▶ _Exercise requirements_:
Find the lines below holding the word "onze" and copy each of them.

▶ _Input records_:
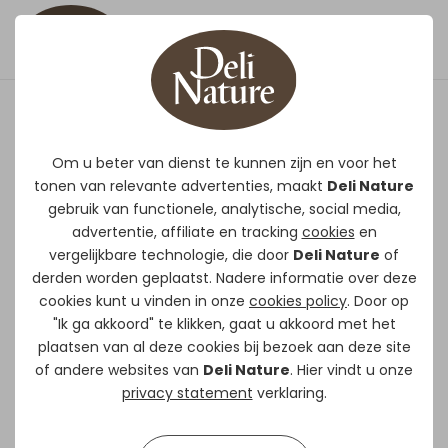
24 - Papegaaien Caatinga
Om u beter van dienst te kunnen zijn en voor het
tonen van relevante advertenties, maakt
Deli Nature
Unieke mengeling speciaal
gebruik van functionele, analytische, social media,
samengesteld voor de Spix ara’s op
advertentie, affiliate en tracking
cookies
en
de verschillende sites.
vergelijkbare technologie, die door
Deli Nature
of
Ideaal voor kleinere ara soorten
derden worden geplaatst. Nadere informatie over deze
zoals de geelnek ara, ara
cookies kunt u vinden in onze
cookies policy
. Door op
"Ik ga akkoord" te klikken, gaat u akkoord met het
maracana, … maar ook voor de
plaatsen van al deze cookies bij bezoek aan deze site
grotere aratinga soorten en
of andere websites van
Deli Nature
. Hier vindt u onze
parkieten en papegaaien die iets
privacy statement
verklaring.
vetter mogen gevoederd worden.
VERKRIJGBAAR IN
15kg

▶ _Output_:
cookies kunt u vinden in onze
. Hier vindt u onze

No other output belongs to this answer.